Cross-sectional comparative study.
One hundred fifteen eyes of 59 consecutive patients with SJS and toxic epidermal necrolysis (TEN), 208 eyes of 104 healthy normal subjects, and 132 eyes of 66 SS patients were investigated in this multicenter study. All study subjects underwent tear function and ocular surface examinations, Landolt and functional visual acuity examinations, and the Japanese version of the NEI VFQ-25 (National Eye Institute Visual Function Questionnaire).
The mean ocular surface grading scores were significantly higher and the mean score of all 12 NEI VFQ subscales was significantly lower in the SJS patients compared to the SS patients and the normal subjects (P < .05).

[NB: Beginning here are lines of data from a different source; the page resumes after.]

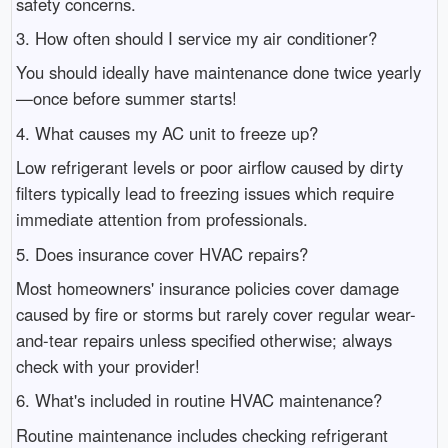
safety concerns.
3. How often should I service my air conditioner?
You should ideally have maintenance done twice yearly
—once before summer starts!
4. What causes my AC unit to freeze up?
Low refrigerant levels or poor airflow caused by dirty
filters typically lead to freezing issues which require
immediate attention from professionals.
5. Does insurance cover HVAC repairs?
Most homeowners' insurance policies cover damage
caused by fire or storms but rarely cover regular wear-
and-tear repairs unless specified otherwise; always
check with your provider!
6. What's included in routine HVAC maintenance?
Routine maintenance includes checking refrigerant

The conventional and functional logarithm of minimal angle of resolution (logMAR) visual acuities in SJS patients with minimal corneal complications were significantly higher and the mean total composite NEI VFQ scores were lower compared to SS patients. The conventional and functional logMAR visual acuities and the mean ocular surface grading scores in SJS with aqueous deficiency were significantly higher and the mean total composite NEI VFQ scores were lower compared to SS patients. Strong correlations between best-corrected logMAR functional visual acuities and either ocular surface grading scores or the composite NEI VFQ-25 scores were observed.
The functional visual acuity examination reflects the severity of clinical ocular surface findings and vision-related quality of life more than the standard conventional visual acuity in SJS.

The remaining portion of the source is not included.